Nous étudions aujourd’hui différents sites d’implantation. Le choix du site devra satisfaire aux critères nécessaires à notre activité :

– position centrale par rapport aux exploitations agricoles

– surface disponible d’au moins 2 ha

– proximité et capacité du réseau de gaz GRDF

– accès routier pour la logistique

– topologie du terrain et classement en zone agricole

Aujourd’hui plusieurs sites répondent à ces différents critères, notamment 4 sites sur les communes de Nérac, Andiran et Mézin.

 

A l’heure actuelle, aucune décision n’est prise quant au site d’implantation.

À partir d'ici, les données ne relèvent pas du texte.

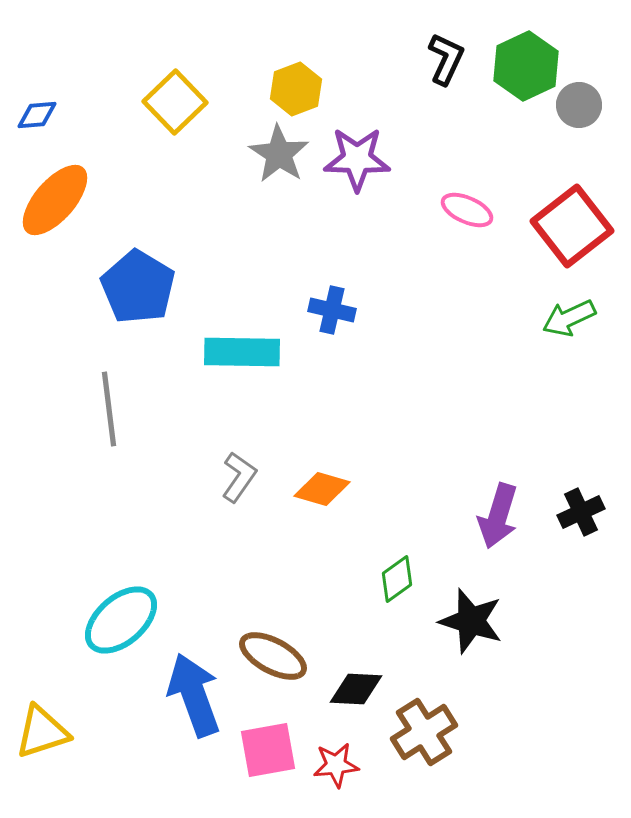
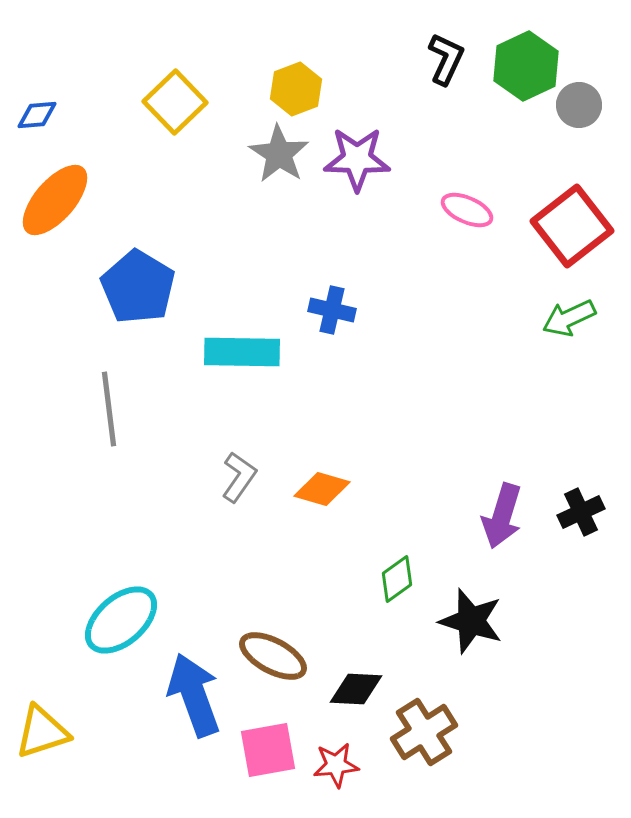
purple arrow: moved 4 px right
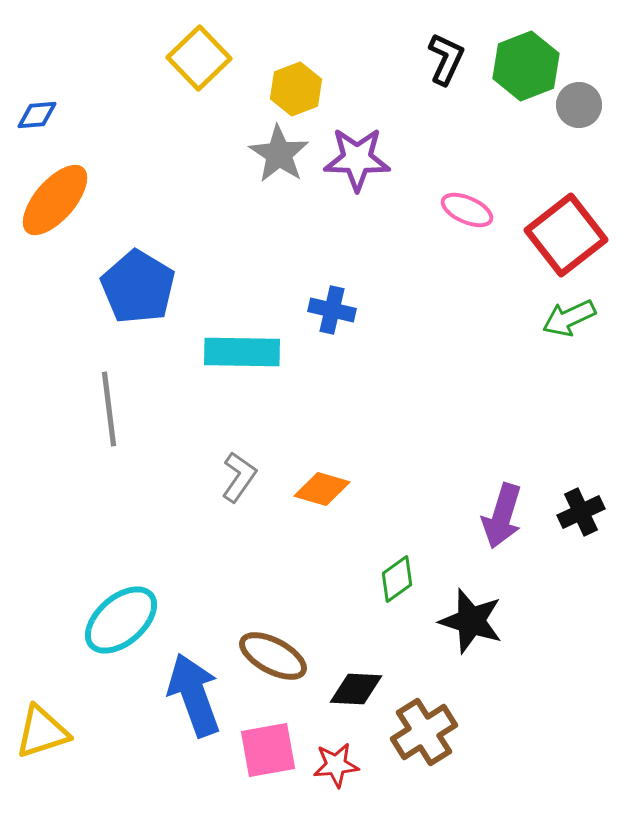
green hexagon: rotated 4 degrees clockwise
yellow square: moved 24 px right, 44 px up
red square: moved 6 px left, 9 px down
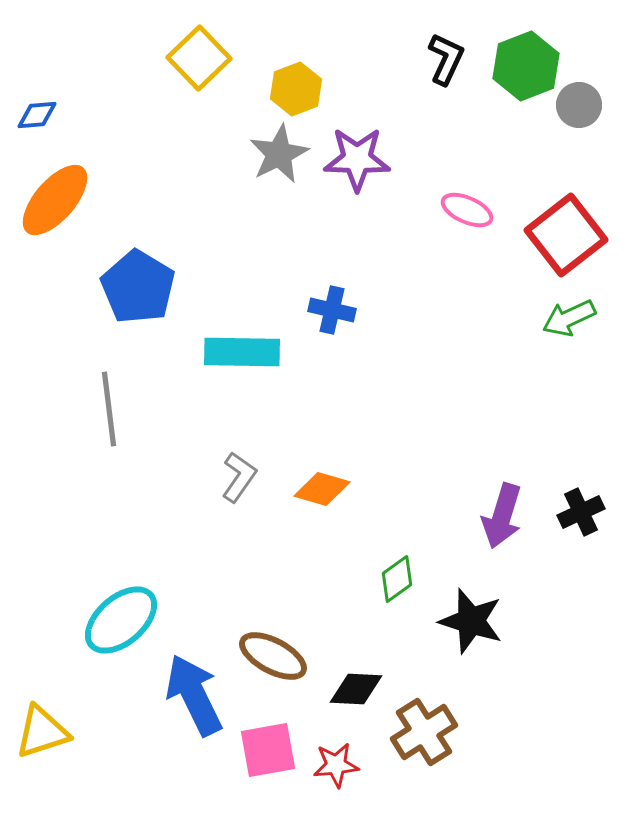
gray star: rotated 12 degrees clockwise
blue arrow: rotated 6 degrees counterclockwise
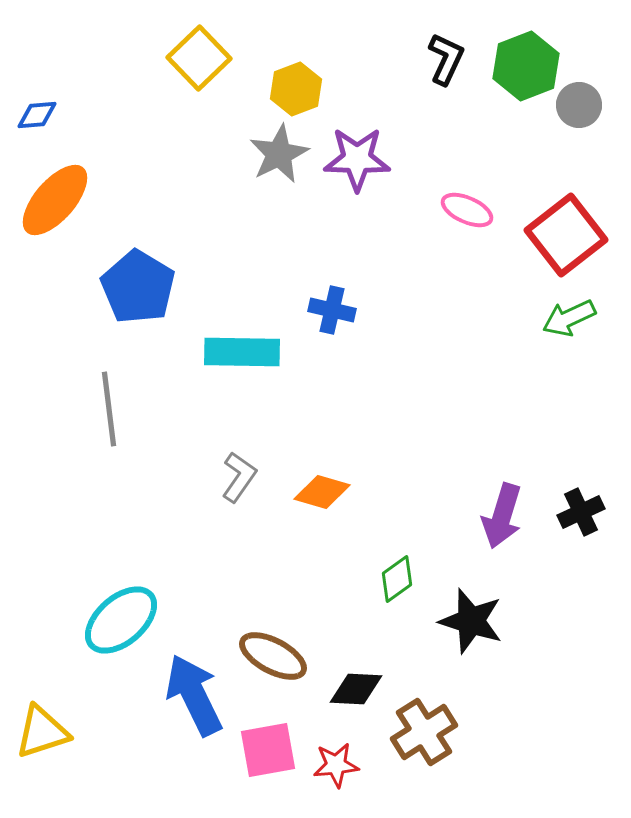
orange diamond: moved 3 px down
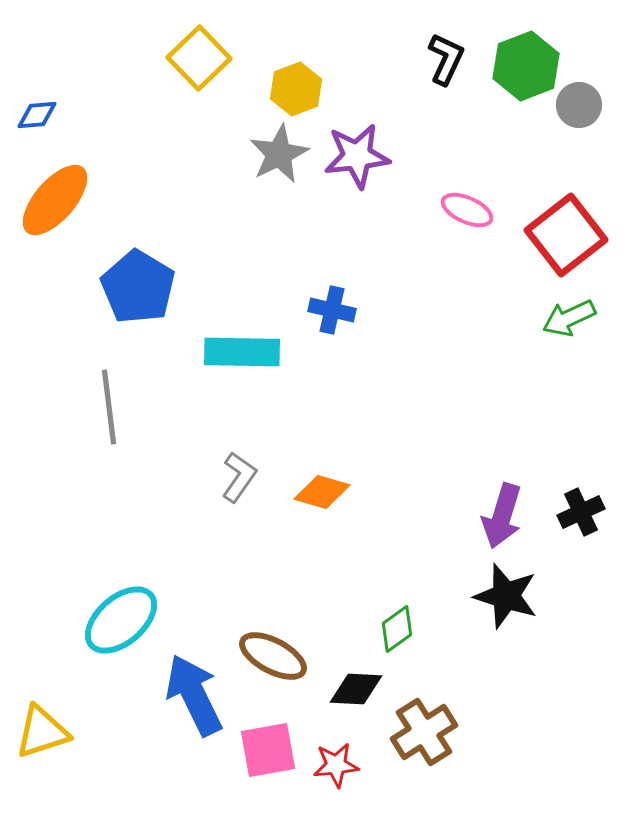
purple star: moved 3 px up; rotated 8 degrees counterclockwise
gray line: moved 2 px up
green diamond: moved 50 px down
black star: moved 35 px right, 25 px up
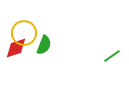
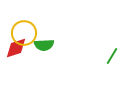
green semicircle: rotated 66 degrees clockwise
green line: rotated 24 degrees counterclockwise
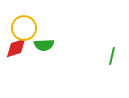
yellow circle: moved 5 px up
green line: rotated 18 degrees counterclockwise
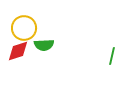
red diamond: moved 2 px right, 3 px down
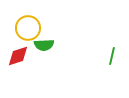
yellow circle: moved 4 px right
red diamond: moved 5 px down
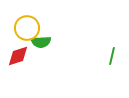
yellow circle: moved 1 px left
green semicircle: moved 3 px left, 3 px up
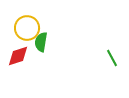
green semicircle: rotated 102 degrees clockwise
green line: moved 2 px down; rotated 42 degrees counterclockwise
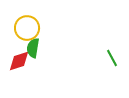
green semicircle: moved 8 px left, 6 px down
red diamond: moved 1 px right, 5 px down
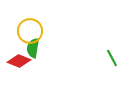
yellow circle: moved 3 px right, 3 px down
red diamond: rotated 40 degrees clockwise
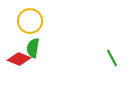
yellow circle: moved 10 px up
red diamond: moved 2 px up
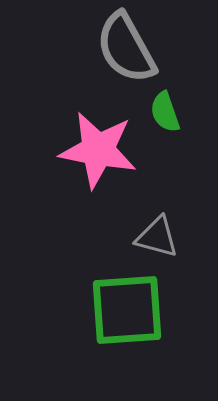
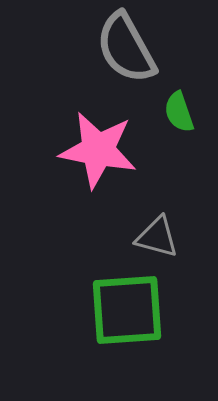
green semicircle: moved 14 px right
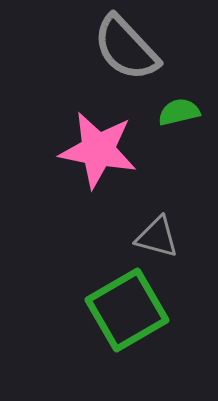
gray semicircle: rotated 14 degrees counterclockwise
green semicircle: rotated 96 degrees clockwise
green square: rotated 26 degrees counterclockwise
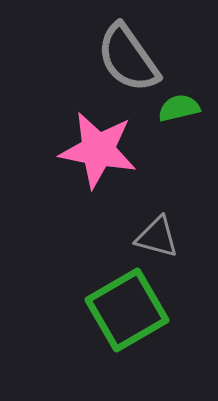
gray semicircle: moved 2 px right, 10 px down; rotated 8 degrees clockwise
green semicircle: moved 4 px up
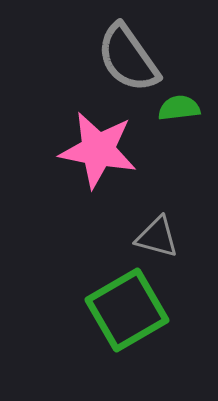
green semicircle: rotated 6 degrees clockwise
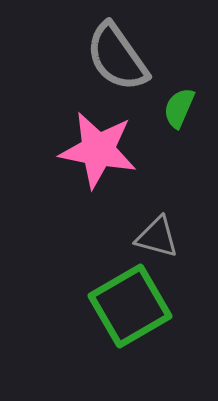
gray semicircle: moved 11 px left, 1 px up
green semicircle: rotated 60 degrees counterclockwise
green square: moved 3 px right, 4 px up
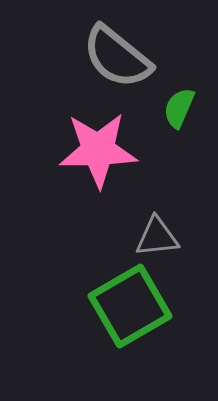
gray semicircle: rotated 16 degrees counterclockwise
pink star: rotated 12 degrees counterclockwise
gray triangle: rotated 21 degrees counterclockwise
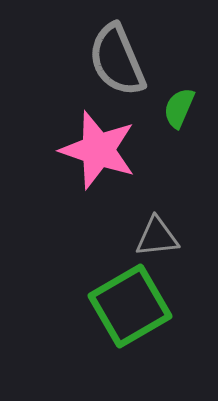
gray semicircle: moved 3 px down; rotated 28 degrees clockwise
pink star: rotated 20 degrees clockwise
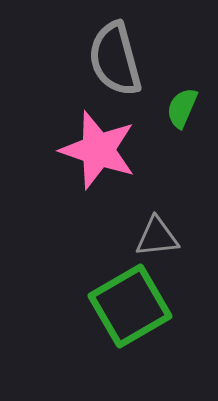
gray semicircle: moved 2 px left, 1 px up; rotated 8 degrees clockwise
green semicircle: moved 3 px right
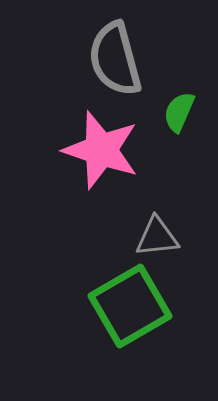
green semicircle: moved 3 px left, 4 px down
pink star: moved 3 px right
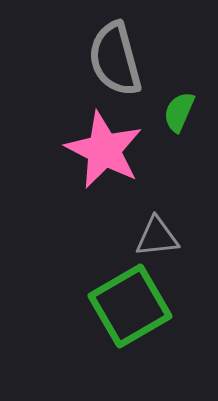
pink star: moved 3 px right; rotated 8 degrees clockwise
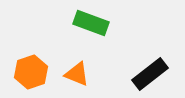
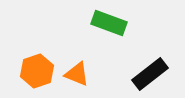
green rectangle: moved 18 px right
orange hexagon: moved 6 px right, 1 px up
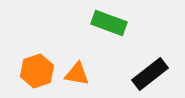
orange triangle: rotated 12 degrees counterclockwise
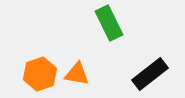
green rectangle: rotated 44 degrees clockwise
orange hexagon: moved 3 px right, 3 px down
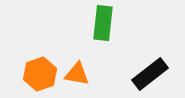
green rectangle: moved 6 px left; rotated 32 degrees clockwise
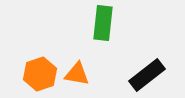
black rectangle: moved 3 px left, 1 px down
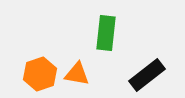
green rectangle: moved 3 px right, 10 px down
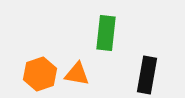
black rectangle: rotated 42 degrees counterclockwise
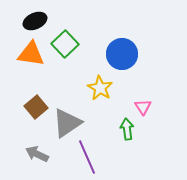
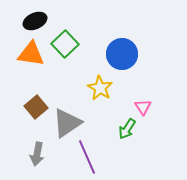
green arrow: rotated 140 degrees counterclockwise
gray arrow: rotated 105 degrees counterclockwise
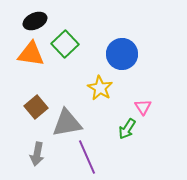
gray triangle: rotated 24 degrees clockwise
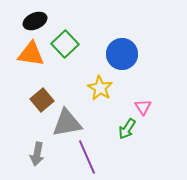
brown square: moved 6 px right, 7 px up
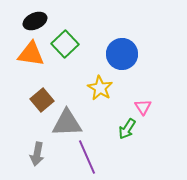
gray triangle: rotated 8 degrees clockwise
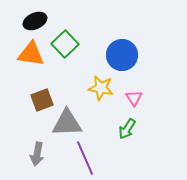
blue circle: moved 1 px down
yellow star: moved 1 px right; rotated 20 degrees counterclockwise
brown square: rotated 20 degrees clockwise
pink triangle: moved 9 px left, 9 px up
purple line: moved 2 px left, 1 px down
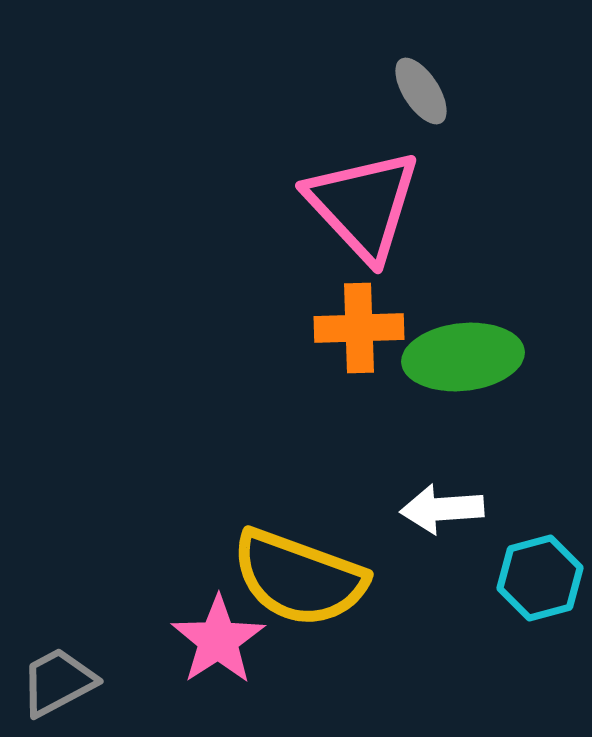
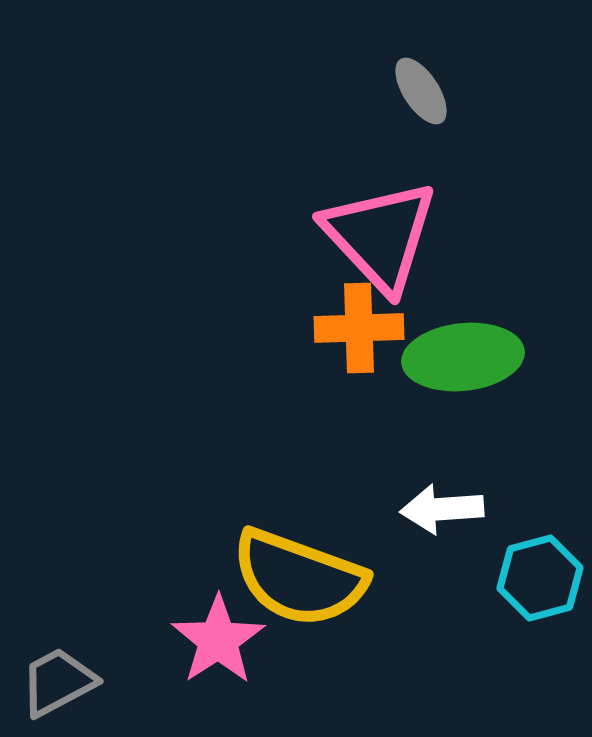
pink triangle: moved 17 px right, 31 px down
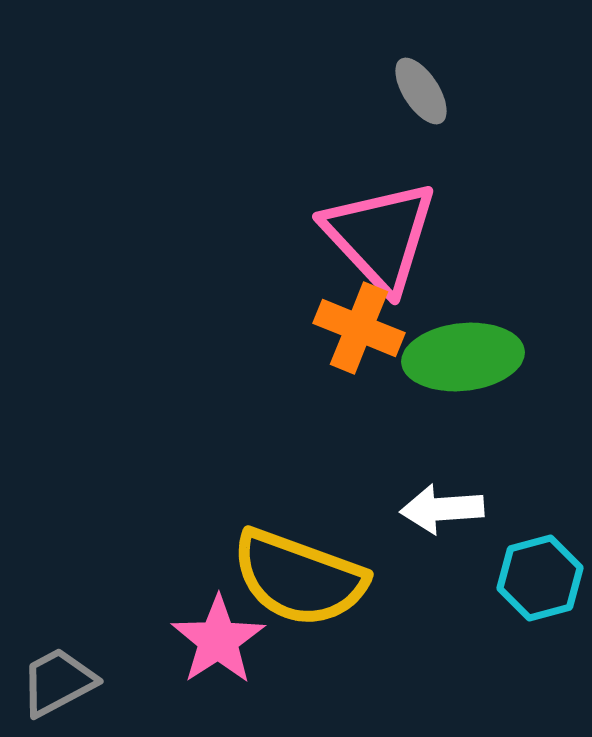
orange cross: rotated 24 degrees clockwise
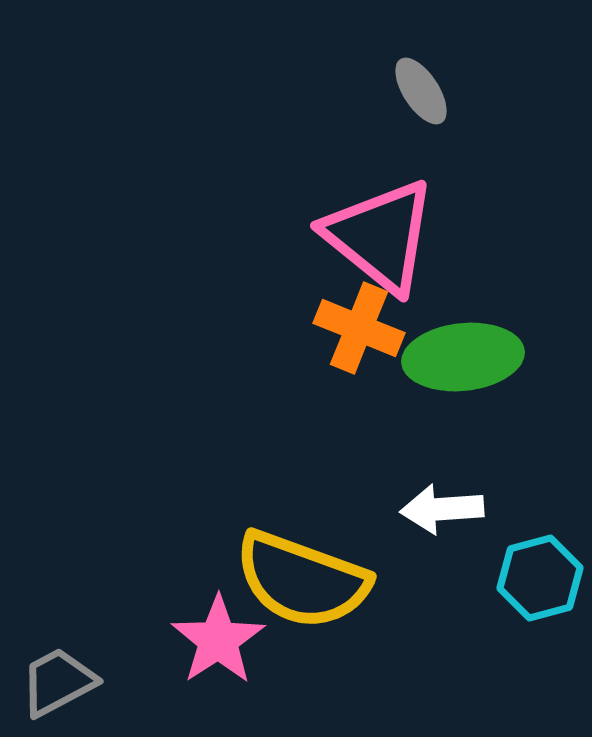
pink triangle: rotated 8 degrees counterclockwise
yellow semicircle: moved 3 px right, 2 px down
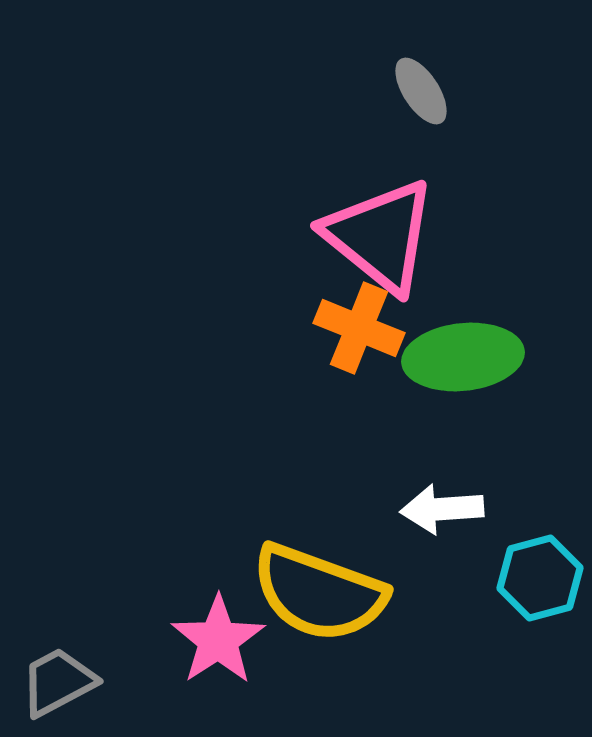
yellow semicircle: moved 17 px right, 13 px down
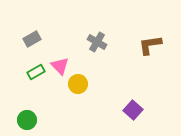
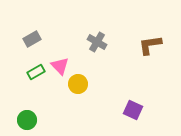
purple square: rotated 18 degrees counterclockwise
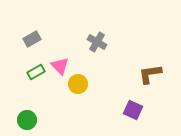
brown L-shape: moved 29 px down
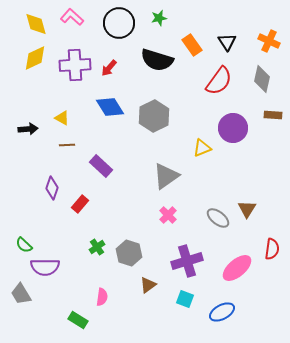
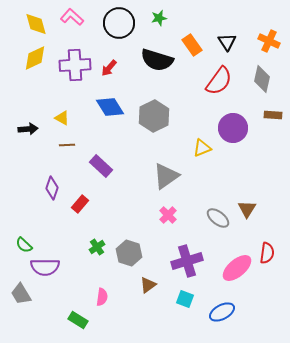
red semicircle at (272, 249): moved 5 px left, 4 px down
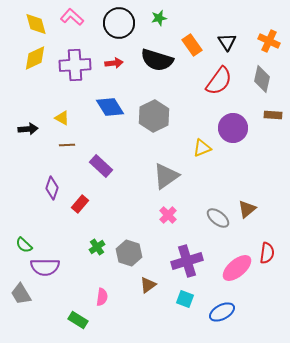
red arrow at (109, 68): moved 5 px right, 5 px up; rotated 138 degrees counterclockwise
brown triangle at (247, 209): rotated 18 degrees clockwise
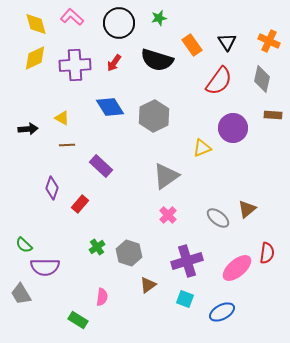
red arrow at (114, 63): rotated 132 degrees clockwise
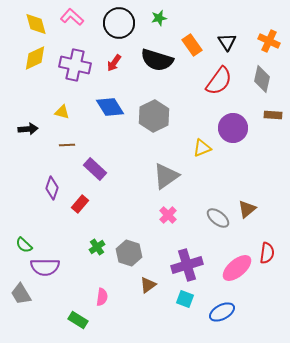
purple cross at (75, 65): rotated 16 degrees clockwise
yellow triangle at (62, 118): moved 6 px up; rotated 14 degrees counterclockwise
purple rectangle at (101, 166): moved 6 px left, 3 px down
purple cross at (187, 261): moved 4 px down
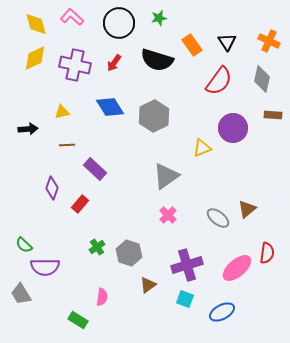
yellow triangle at (62, 112): rotated 28 degrees counterclockwise
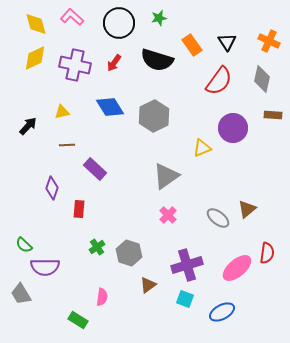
black arrow at (28, 129): moved 3 px up; rotated 42 degrees counterclockwise
red rectangle at (80, 204): moved 1 px left, 5 px down; rotated 36 degrees counterclockwise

Nous sommes d’ailleurs à l’écoute des suggestions et ouverts à étudier toute opportunité d’implantation qui répond aux critères. Une remarque sur les sites envisagés ? Un avis, une suggestion d’un autre site ? N’hésitez pas à nous en faire directement part en cliquant ici.

Exploitations agricoles et coopératives engagées dans la démarche

Sites d’implantation potentiels

Et la mise en service, c’est pour quand ?

Une réglementation à respecter

En tant qu’unité de valorisation de la matière organique, notre installation est soumise à la réglementation ICPE (Installation Classée pour la Protection de l’Environnement), et fait l’objet d’un dossier de demande de d’enregistrement auprès des services de l’Etat.

 

Ce dossier est notamment constitué d’une étude d’impact, imposant des contraintes strictes vis-à-vis des odeurs, du bruit, des matières entrantes et de leur stockage, de l’épandage agricole de l’engrais, etc. L’unité doit également faire l’objet d’un permis de construire.

 

Pendant l’instruction du dossier par les services de l’Etat, une consultation publique est organisée par la Préfecture.